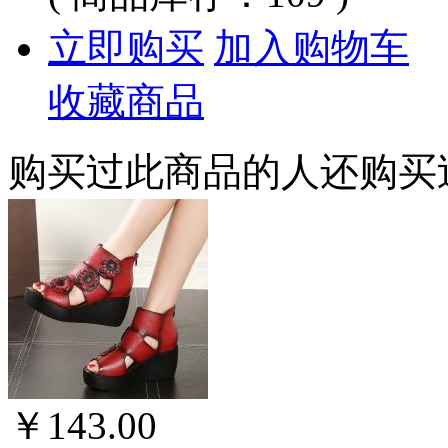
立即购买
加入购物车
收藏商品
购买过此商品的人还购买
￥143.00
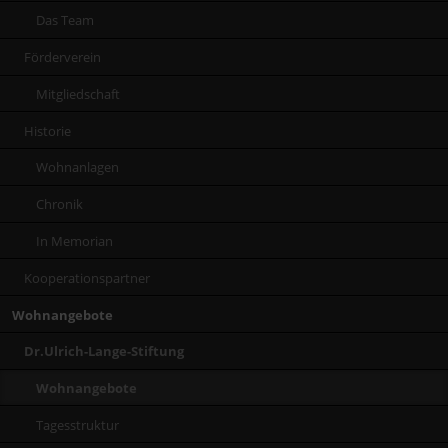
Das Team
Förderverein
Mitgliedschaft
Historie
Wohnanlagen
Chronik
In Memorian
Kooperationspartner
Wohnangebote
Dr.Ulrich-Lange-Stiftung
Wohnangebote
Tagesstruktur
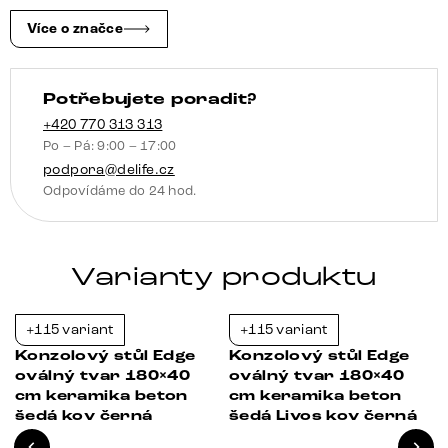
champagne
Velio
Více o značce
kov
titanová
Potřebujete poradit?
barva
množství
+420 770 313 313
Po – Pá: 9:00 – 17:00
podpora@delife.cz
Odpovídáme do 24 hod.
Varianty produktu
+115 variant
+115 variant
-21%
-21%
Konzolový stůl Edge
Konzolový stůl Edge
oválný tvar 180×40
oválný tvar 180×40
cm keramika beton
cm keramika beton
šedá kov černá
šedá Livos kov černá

++++

From the line containing "Více o značce" to the final line of the entries, print every line exactly and nothing else.

Více o značce
kov
titanová
Potřebujete poradit?
barva
množství
+420 770 313 313
Po – Pá: 9:00 – 17:00
podpora@delife.cz
Odpovídáme do 24 hod.
Varianty produktu
+115 variant
+115 variant
-21%
-21%
Konzolový stůl Edge
Konzolový stůl Edge
oválný tvar 180×40
oválný tvar 180×40
cm keramika beton
cm keramika beton
šedá kov černá
šedá Livos kov černá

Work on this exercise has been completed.